● **TASK REQUIREMENTS**:
Provide only the number of lines below that contain the word "sisse".
▬▬▬▬▬▬
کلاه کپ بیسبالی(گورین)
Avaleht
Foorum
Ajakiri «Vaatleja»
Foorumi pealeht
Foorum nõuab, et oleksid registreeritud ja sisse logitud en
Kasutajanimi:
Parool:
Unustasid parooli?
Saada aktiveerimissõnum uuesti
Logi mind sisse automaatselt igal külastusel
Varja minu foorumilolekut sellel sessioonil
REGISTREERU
▬▬▬▬▬▬
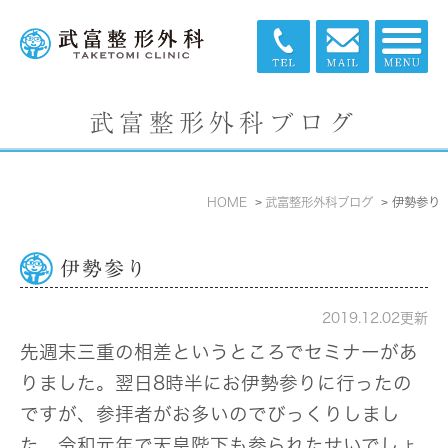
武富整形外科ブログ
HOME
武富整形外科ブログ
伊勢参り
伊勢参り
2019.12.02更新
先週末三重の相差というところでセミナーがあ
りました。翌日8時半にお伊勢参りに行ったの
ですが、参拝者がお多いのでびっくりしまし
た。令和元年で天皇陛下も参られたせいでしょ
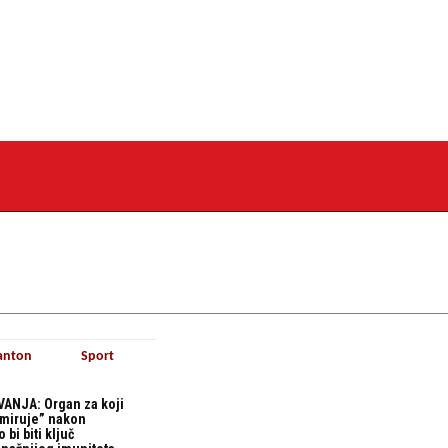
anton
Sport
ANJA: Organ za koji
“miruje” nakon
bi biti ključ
▬▬▬▬▬▬
● **WRITTEN RESPONSE**:
2